When a new method of testing patients is developed, it’s not adopted for use everywhere until it’s been tested and retested. In this study, a group of British (UK) researchers used a U.S. method of predicting chronic low back pain in a group of British adults.
Adults with low back pain between the ages of 30 and 59 were included. Pain severity and duration and depression were measured in the same way as in the American study. The British researchers used the same methods and cut off values to predict chronic back pain as in the American study.
Both the US and the UK studies used the Chronic Pain Grade as a tool to measure outcomes at the one-year follow-up. Results were similar between the two groups. About half of the UK subjects and slightly more than half of the US adults had chronic back pain at the end of one-year.
The main difference was that twice as many people in the UK group at low-risk had chronic pain after one year. The reason for this is unclear. It may be due to differences in the way patients are referred to their physicians between the two countries.
It may be related to when (how soon after the back pain started) the data was collected. In the US group, the patients were tested three to six weeks after they first saw their doctors. The UK group was tested one to three weeks after consultation. It may be that the proposed way to predict chronic pain is more accurate if testing is done when patients return to their doctors for more care after the first visit.

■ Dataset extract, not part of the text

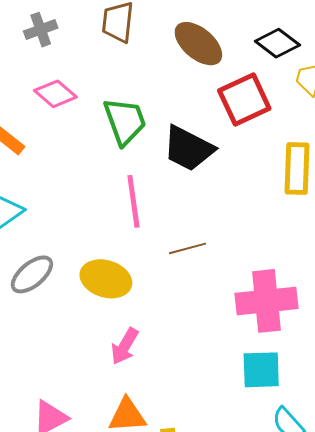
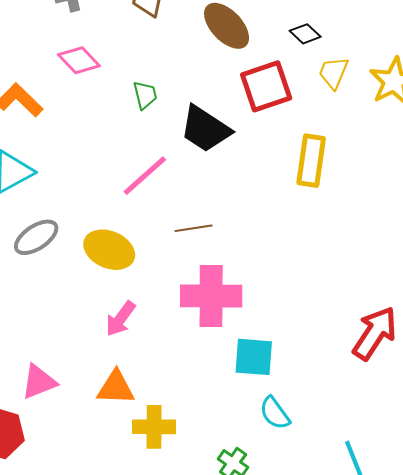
black diamond: (277, 43) -> (305, 34), size x0.7
green trapezoid: (125, 121) -> (145, 95), size x0.6
pink line: (133, 201) -> (145, 176), turned 50
pink cross: (266, 301) -> (211, 296), moved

The results of this study show that testing methods used in the US healthcare system to predict chronic low back pain can be used in other healthcare systems and with other groups of people. Further study is needed to test other age groups (e.g., over age 60 years) and other population groups.
Predicting pain just on the basis of duration (how long it lasts) may not be a sensitive enough way to test patients. Duration of pain, level of pain intensity, and disability caused by pain may be more prognostic of future chronic low back pain.